ASSIGNED TASK: The required result is the number of lines below that hold the word "View", stated without anything else.

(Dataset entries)
________
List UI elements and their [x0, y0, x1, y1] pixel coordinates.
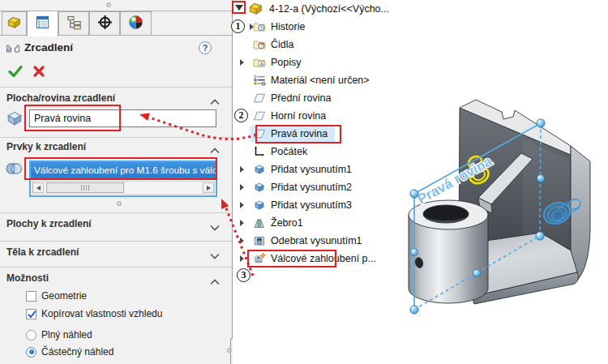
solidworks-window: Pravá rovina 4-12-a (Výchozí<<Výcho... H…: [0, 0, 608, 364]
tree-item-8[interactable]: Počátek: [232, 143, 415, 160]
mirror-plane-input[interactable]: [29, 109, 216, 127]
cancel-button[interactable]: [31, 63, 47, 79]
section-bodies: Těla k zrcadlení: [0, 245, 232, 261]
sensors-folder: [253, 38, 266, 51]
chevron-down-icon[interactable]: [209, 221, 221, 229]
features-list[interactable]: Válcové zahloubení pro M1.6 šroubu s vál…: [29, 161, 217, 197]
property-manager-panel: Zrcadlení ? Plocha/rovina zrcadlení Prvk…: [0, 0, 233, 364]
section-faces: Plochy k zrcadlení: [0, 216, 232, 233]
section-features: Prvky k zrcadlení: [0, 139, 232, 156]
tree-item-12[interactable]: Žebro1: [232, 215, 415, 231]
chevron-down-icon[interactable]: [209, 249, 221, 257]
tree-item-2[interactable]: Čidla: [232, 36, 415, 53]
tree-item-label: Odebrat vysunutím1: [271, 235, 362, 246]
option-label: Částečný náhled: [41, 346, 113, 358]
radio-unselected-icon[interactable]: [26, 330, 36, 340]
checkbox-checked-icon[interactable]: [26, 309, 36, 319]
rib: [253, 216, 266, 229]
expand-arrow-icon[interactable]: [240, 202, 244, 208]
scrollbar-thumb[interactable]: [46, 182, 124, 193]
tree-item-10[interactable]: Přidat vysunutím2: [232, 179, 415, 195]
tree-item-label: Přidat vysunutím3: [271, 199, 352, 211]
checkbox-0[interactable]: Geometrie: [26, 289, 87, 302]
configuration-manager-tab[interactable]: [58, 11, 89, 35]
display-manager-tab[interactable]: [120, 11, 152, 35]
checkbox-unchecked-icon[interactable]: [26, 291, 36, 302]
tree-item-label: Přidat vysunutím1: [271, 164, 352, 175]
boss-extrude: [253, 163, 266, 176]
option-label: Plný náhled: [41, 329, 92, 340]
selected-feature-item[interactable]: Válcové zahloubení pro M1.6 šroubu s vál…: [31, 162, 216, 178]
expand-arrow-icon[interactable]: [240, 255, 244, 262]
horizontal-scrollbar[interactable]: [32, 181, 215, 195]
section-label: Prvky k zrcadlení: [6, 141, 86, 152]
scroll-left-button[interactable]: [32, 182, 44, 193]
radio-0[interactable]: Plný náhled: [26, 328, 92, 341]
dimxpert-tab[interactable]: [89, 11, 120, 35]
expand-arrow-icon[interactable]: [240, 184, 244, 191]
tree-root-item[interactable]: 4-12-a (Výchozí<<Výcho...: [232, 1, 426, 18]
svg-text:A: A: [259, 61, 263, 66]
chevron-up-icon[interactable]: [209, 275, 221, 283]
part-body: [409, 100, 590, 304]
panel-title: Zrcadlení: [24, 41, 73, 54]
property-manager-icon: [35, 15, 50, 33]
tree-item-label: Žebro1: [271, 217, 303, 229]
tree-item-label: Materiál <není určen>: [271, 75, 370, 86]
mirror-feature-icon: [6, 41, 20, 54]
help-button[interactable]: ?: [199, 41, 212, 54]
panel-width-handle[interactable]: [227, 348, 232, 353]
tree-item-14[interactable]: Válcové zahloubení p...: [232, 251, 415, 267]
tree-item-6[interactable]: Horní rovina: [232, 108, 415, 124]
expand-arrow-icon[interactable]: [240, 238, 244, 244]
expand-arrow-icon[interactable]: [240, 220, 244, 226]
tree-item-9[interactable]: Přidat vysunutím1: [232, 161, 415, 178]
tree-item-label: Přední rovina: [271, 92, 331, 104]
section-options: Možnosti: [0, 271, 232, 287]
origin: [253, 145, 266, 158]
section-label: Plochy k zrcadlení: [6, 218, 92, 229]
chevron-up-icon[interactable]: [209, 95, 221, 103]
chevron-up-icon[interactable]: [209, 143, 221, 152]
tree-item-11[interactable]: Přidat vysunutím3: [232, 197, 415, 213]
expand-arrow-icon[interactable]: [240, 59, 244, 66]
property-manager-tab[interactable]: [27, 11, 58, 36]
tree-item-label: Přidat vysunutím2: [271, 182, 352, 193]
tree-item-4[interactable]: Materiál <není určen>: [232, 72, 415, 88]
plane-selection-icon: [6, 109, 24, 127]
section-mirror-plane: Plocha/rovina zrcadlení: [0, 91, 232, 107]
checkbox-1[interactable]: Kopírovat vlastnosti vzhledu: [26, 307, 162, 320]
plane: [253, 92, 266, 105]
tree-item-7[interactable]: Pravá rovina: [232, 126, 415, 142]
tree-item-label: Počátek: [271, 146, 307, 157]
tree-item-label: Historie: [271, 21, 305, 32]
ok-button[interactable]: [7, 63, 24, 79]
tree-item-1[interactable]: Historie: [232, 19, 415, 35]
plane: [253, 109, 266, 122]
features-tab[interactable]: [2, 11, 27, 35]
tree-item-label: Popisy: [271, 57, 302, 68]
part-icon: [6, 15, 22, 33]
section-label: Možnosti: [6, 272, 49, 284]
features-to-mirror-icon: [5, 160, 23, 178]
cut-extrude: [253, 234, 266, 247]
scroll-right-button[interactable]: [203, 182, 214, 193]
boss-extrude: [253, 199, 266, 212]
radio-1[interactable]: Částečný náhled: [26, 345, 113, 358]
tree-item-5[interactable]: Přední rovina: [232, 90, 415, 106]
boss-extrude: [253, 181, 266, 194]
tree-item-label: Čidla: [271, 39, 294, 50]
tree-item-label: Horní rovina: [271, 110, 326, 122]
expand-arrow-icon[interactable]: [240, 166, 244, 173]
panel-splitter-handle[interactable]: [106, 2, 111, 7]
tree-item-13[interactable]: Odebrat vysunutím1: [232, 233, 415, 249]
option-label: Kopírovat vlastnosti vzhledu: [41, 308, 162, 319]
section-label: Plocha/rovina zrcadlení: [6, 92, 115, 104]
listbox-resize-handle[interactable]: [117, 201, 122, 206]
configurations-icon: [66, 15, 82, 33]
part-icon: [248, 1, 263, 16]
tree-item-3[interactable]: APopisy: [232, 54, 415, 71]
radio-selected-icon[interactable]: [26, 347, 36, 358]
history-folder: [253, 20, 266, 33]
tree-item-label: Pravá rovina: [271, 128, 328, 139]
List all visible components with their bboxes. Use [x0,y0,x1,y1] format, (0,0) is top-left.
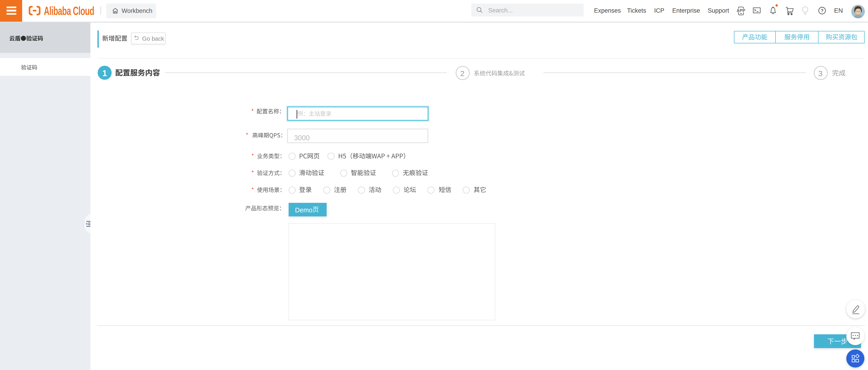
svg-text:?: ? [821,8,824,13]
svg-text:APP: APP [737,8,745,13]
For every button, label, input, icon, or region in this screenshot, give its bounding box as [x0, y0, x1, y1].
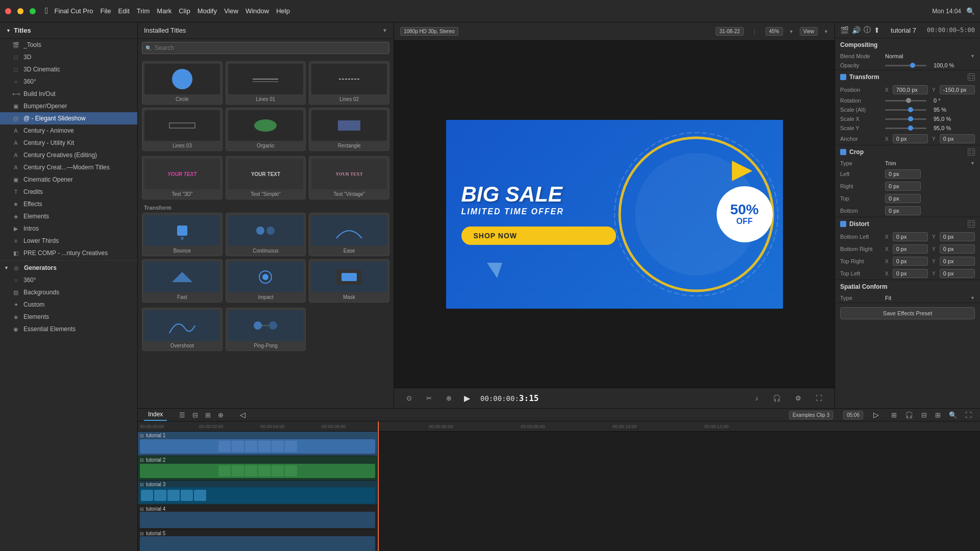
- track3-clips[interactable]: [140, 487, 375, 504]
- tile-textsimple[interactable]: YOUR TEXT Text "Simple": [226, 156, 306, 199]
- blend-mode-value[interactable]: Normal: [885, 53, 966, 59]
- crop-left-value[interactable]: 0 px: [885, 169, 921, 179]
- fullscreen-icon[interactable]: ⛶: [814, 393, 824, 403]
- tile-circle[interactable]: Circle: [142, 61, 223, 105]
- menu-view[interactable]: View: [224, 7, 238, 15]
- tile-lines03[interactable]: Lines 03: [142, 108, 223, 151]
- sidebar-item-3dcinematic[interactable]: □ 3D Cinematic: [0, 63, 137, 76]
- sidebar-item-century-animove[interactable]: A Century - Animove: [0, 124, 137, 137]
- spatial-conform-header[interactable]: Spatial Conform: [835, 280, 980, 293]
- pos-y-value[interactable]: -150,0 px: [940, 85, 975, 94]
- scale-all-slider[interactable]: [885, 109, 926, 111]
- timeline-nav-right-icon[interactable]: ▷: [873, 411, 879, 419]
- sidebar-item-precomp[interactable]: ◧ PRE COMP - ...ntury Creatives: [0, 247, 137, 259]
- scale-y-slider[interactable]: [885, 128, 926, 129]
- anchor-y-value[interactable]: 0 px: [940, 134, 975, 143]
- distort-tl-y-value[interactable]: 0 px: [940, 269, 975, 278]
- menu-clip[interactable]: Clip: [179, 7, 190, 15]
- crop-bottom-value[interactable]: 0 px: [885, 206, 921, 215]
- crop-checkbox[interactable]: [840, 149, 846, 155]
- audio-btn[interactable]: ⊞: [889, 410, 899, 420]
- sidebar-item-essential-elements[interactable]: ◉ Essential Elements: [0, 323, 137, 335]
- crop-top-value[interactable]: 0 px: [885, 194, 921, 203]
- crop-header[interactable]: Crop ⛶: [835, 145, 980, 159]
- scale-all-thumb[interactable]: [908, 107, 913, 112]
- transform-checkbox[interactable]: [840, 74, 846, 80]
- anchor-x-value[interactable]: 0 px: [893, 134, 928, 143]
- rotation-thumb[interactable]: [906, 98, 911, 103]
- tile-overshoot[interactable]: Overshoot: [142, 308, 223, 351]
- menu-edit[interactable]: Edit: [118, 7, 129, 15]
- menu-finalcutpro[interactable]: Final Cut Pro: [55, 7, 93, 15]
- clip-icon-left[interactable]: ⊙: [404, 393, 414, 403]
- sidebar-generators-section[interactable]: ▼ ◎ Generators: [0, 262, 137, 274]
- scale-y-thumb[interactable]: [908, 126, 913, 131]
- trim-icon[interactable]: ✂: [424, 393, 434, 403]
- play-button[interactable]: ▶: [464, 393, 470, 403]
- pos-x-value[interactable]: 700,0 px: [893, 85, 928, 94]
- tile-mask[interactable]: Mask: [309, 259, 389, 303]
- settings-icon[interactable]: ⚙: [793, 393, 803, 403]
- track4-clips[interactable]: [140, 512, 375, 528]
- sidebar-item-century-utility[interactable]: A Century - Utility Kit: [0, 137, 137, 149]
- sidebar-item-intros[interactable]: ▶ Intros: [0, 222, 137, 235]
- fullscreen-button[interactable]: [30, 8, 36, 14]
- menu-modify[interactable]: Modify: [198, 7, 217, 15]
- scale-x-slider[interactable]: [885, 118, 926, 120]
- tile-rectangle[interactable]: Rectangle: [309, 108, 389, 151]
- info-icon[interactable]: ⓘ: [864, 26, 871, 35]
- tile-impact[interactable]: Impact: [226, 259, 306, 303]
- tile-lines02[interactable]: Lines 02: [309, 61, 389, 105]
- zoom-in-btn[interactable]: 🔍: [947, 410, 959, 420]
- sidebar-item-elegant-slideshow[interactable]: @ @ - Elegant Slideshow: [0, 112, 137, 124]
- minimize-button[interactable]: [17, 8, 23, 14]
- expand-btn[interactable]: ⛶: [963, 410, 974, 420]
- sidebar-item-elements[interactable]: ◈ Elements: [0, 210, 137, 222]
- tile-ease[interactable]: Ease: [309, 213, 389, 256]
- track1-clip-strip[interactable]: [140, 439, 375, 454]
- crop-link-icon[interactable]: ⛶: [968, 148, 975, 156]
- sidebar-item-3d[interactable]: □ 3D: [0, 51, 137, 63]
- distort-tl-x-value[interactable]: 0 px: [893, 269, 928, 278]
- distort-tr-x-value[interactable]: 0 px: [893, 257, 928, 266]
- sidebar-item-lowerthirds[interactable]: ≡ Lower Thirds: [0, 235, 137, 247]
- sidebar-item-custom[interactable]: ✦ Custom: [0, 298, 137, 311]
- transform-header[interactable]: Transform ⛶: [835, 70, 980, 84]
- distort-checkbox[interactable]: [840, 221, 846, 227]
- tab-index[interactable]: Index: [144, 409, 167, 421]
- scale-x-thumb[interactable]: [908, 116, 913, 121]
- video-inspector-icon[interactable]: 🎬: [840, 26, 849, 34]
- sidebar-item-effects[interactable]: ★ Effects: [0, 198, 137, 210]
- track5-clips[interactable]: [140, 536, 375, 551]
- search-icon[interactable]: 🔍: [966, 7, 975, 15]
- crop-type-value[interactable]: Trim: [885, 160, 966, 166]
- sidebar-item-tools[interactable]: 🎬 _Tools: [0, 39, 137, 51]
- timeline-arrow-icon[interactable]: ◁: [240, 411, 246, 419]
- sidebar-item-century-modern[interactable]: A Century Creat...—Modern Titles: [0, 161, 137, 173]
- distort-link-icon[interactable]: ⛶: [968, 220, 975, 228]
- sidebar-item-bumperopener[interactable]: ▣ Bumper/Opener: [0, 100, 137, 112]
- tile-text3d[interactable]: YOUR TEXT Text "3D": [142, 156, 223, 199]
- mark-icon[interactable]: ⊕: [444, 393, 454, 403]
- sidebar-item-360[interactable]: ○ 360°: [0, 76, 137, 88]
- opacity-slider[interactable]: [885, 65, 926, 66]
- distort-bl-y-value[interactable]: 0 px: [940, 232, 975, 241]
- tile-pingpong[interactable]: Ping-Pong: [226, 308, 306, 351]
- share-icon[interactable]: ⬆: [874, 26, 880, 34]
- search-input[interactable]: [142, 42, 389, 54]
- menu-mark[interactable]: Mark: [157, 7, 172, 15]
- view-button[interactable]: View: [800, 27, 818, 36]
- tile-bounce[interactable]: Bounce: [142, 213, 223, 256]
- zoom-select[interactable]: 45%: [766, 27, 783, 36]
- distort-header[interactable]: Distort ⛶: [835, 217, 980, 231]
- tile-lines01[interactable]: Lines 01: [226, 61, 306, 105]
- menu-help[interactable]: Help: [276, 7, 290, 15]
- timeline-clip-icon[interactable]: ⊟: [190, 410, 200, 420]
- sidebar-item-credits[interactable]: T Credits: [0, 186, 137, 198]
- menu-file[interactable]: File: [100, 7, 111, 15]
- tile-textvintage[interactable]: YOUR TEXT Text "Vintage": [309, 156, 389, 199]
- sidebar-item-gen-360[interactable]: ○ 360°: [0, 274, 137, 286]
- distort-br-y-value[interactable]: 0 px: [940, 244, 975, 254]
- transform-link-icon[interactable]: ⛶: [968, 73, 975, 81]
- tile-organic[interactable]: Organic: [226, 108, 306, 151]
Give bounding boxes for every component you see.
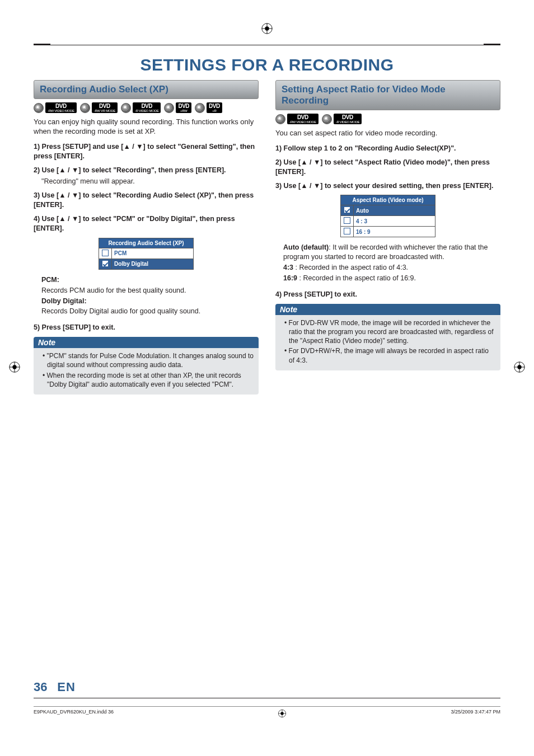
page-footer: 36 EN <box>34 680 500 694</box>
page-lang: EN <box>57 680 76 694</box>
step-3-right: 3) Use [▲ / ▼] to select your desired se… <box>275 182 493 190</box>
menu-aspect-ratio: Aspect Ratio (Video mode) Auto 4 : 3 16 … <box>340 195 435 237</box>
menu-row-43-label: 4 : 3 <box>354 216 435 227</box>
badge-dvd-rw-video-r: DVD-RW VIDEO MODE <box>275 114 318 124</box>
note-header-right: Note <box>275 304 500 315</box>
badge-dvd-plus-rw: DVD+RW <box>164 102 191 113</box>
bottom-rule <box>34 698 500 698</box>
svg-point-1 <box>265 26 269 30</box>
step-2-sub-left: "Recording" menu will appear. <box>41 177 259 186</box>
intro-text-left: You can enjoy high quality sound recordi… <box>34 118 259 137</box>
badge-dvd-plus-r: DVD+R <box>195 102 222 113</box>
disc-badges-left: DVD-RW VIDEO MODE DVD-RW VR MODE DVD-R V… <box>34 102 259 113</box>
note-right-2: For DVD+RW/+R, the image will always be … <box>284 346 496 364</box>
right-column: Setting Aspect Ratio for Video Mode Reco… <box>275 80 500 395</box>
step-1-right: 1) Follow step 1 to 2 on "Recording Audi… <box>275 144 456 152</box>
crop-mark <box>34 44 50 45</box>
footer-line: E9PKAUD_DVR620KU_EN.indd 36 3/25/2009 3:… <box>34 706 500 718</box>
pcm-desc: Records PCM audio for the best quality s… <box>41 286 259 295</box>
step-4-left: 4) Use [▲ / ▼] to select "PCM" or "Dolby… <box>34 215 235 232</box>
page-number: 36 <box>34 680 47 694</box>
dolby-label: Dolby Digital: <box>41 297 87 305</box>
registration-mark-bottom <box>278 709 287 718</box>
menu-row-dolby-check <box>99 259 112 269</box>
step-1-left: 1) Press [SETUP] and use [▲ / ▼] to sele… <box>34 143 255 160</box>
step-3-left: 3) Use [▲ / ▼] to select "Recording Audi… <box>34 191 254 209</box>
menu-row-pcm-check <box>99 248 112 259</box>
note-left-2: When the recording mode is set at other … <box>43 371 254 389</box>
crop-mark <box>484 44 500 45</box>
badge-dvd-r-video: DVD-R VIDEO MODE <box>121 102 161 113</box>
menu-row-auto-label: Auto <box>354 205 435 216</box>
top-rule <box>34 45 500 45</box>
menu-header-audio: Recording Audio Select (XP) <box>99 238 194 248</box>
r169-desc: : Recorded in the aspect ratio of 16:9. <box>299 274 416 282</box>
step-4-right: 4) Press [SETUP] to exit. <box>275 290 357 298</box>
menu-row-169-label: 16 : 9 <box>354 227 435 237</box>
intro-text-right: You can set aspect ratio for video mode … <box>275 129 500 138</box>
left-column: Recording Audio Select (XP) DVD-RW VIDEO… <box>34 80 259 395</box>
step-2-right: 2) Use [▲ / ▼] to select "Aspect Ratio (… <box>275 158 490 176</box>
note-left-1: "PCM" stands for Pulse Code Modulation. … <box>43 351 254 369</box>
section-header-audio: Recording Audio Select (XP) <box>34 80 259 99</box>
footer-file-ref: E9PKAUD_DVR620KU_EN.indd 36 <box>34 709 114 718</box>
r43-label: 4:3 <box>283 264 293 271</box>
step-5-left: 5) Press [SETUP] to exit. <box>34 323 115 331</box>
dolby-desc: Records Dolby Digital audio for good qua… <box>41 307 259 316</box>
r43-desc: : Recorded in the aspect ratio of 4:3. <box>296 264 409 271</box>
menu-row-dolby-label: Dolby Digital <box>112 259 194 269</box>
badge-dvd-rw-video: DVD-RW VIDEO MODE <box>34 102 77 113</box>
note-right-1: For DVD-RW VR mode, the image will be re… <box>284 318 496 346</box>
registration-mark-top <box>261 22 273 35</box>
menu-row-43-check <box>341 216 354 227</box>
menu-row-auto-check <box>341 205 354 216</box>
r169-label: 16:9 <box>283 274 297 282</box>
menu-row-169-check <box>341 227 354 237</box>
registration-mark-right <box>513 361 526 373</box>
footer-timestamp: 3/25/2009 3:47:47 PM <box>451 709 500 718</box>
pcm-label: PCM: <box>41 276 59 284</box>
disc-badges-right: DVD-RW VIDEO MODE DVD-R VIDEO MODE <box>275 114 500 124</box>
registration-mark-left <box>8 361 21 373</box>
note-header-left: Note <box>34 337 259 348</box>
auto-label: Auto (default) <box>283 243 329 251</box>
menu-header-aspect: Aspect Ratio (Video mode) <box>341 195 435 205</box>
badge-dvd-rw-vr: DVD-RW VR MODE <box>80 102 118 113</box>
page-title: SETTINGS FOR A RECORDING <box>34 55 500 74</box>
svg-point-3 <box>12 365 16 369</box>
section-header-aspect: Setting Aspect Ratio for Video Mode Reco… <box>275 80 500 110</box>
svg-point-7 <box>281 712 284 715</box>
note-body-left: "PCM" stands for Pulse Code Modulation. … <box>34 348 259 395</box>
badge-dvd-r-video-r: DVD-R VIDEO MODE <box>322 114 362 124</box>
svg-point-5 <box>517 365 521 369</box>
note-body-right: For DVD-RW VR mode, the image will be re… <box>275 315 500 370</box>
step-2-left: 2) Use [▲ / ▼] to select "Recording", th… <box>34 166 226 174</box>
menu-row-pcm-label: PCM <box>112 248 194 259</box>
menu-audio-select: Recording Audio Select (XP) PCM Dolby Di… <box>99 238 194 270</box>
________
FINISHED EXERCISE: 2